(Stored data entries)

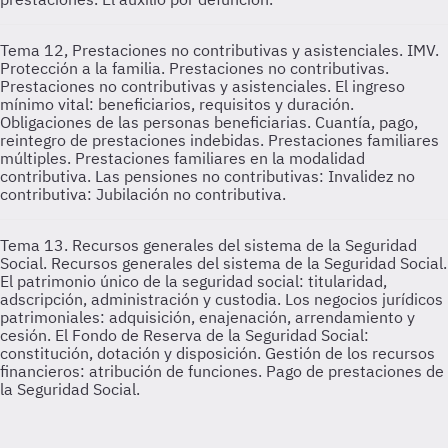
Tema 12, Prestaciones no contributivas y asistenciales. IMV.
Protección a la familia. Prestaciones no contributivas.
Prestaciones no contributivas y asistenciales. El ingreso
mínimo vital: beneficiarios, requisitos y duración.
Obligaciones de las personas beneficiarias. Cuantía, pago,
reintegro de prestaciones indebidas. Prestaciones familiares
múltiples. Prestaciones familiares en la modalidad
contributiva. Las pensiones no contributivas: Invalidez no
contributiva: Jubilación no contributiva.
Tema 13. Recursos generales del sistema de la Seguridad
Social.
Recursos generales del sistema de la Seguridad Social.
El patrimonio único de la seguridad social: titularidad,
adscripción, administración y custodia. Los negocios jurídicos
patrimoniales: adquisición, enajenación, arrendamiento y
cesión. El Fondo de Reserva de la Seguridad Social:
constitución, dotación y disposición. Gestión de los recursos
financieros: atribución de funciones. Pago de prestaciones de
la Seguridad Social.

WORK TASK: With the line that contains "cesión. El Fondo" as the first and the final line of the data as the last, repeat every line in that span exactly.

ANSWER FOR THE TASK:
cesión. El Fondo de Reserva de la Seguridad Social:
constitución, dotación y disposición. Gestión de los recursos
financieros: atribución de funciones. Pago de prestaciones de
la Seguridad Social.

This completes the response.